Feature request: copy from accumulator to frag_a / frag_b

wmmae / wmma_extension

An extension library of WMMA API (Tensor Core API)

https://arxiv.org/abs/2308.15152

MIT License

82 stars 14 forks source link

Feature request: copy from accumulator to frag_a / frag_b #1

Closed shamanDevel closed 1 year ago

shamanDevel commented 1 year ago

Hi, I'm currently trying to cast/copy the accumulator fragment directly to an input fragment without going through shared memory. Can I use this library for that purpose? Is there a pre-defined functionality for that already? I can't find it in the docs or sources though... I tried working with foreach, but this gives only the mapping for a single fragment inside the lambda, not for two. I'm currently stuck with this problem, any help would be appreciated.
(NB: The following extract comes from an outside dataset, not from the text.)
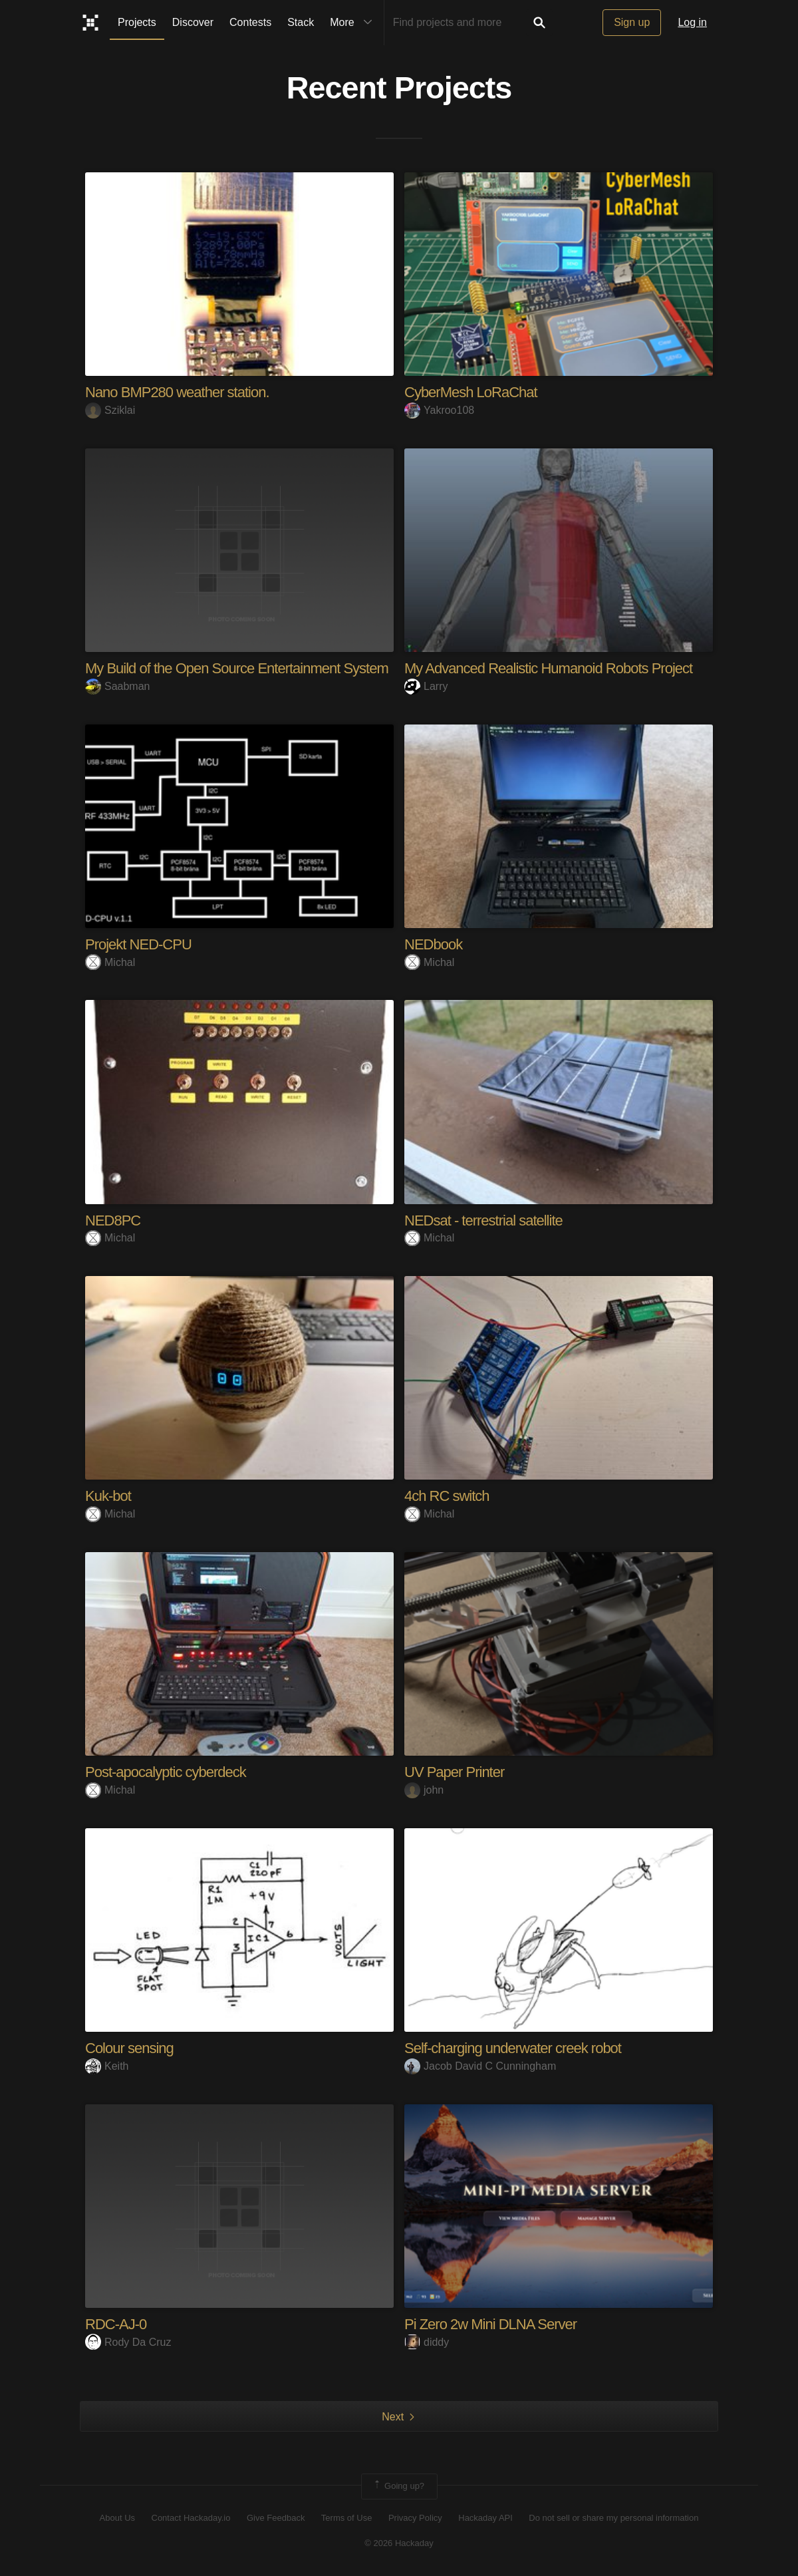 This screenshot has height=2576, width=798. What do you see at coordinates (128, 2342) in the screenshot?
I see `Rody Da Cruz` at bounding box center [128, 2342].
Thanks!

enp1s0 commented 1 year ago

Hi, @shamanDevel Thank you for your question, and sorry for the late reply. This library doesn't have the functionality. Although I have tried to implement it, I found it difficult since it needs data transfer within the warp, where the shuffling pattern is unsuitable for the CUDA warp shuffle. Therefore, I use shared memory for this purpose in my application. Sorry, I can't help you. Thank you,

shamanDevel commented 1 year ago

Ok, sounds fair. Let's hope that NVIDIA will provide this feature directly in their public API in the future.